— Work request —
Pictures aside, write every record out again word for word.

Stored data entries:
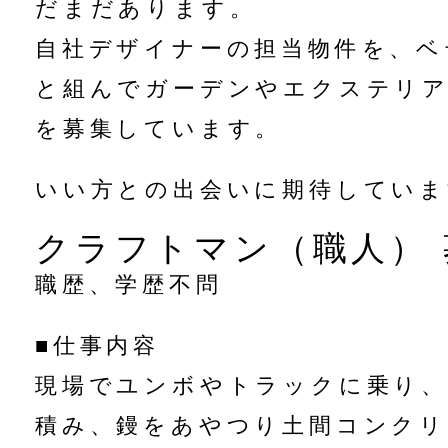
だまだあります。
自社デザイナーの担当物件を、ベ
と組んでガーデンやエクステリ
を募集しています。
いい方との出会いに期待していま
クラフトマン（職人） 
職歴、学歴不問
■仕事内容
現場でユンボやトラックに乗り
積み、鏝をあやつり土間コンクリ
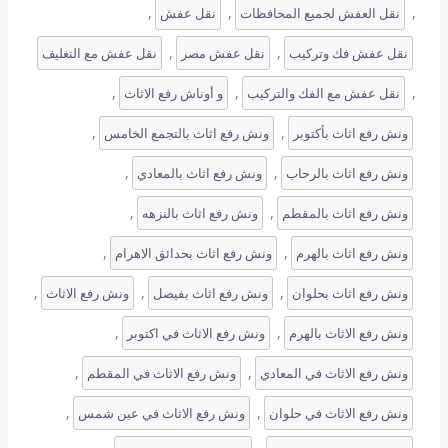
, 
, 
, 
نقل العفش لجميع المحافظات
نقل عفش
, 
, 
نقل عفش فك وتركيب
نقل عفش مصر
نقل عفش مع التغليف
, 
, 
, 
نقل عفش مع الفك والتركيب
و أوناش رفع الاثاث
, 
, 
ونش رفع اثاث بأكتوبر
ونش رفع اثاث بالتجمع الخامس
, 
, 
ونش رفع اثاث بالرحاب
ونش رفع اثاث بالمعادي
, 
, 
ونش رفع اثاث بالمقطم
ونش رفع اثاث بالنزهه
, 
, 
ونش رفع اثاث بالهرم
ونش رفع اثاث بحدائق الاهرام
, 
, 
, 
ونش رفع اثاث بحلوان
ونش رفع اثاث بفيصل
ونش رفع الاثاث
, 
, 
ونش رفع الاثاث بالهرم
ونش رفع الاثاث في اكتوبر
, 
, 
ونش رفع الاثاث في المعادي
ونش رفع الاثاث في المقطم
, 
, 
ونش رفع الاثاث في حلوان
ونش رفع الاثاث في عين شمس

— Answer to this task —
だまだあります。
自社デザイナーの担当物件を、ベ
と組んでガーデンやエクステリ
を募集しています。
いい方との出会いに期待していま
クラフトマン（職人） 
職歴、学歴不問
■仕事内容
現場でユンボやトラックに乗り
積み、鏝をあやつり土間コンクリ
, 
, 
, 
نقل العفش لجميع المحافظات
نقل عفش
, 
, 
نقل عفش فك وتركيب
نقل عفش مصر
نقل عفش مع التغليف
, 
, 
, 
نقل عفش مع الفك والتركيب
و أوناش رفع الاثاث
, 
, 
ونش رفع اثاث بأكتوبر
ونش رفع اثاث بالتجمع الخامس
, 
, 
ونش رفع اثاث بالرحاب
ونش رفع اثاث بالمعادي
, 
, 
ونش رفع اثاث بالمقطم
ونش رفع اثاث بالنزهه
, 
, 
ونش رفع اثاث بالهرم
ونش رفع اثاث بحدائق الاهرام
, 
, 
, 
ونش رفع اثاث بحلوان
ونش رفع اثاث بفيصل
ونش رفع الاثاث
, 
, 
ونش رفع الاثاث بالهرم
ونش رفع الاثاث في اكتوبر
, 
, 
ونش رفع الاثاث في المعادي
ونش رفع الاثاث في المقطم
, 
, 
ونش رفع الاثاث في حلوان
ونش رفع الاثاث في عين شمس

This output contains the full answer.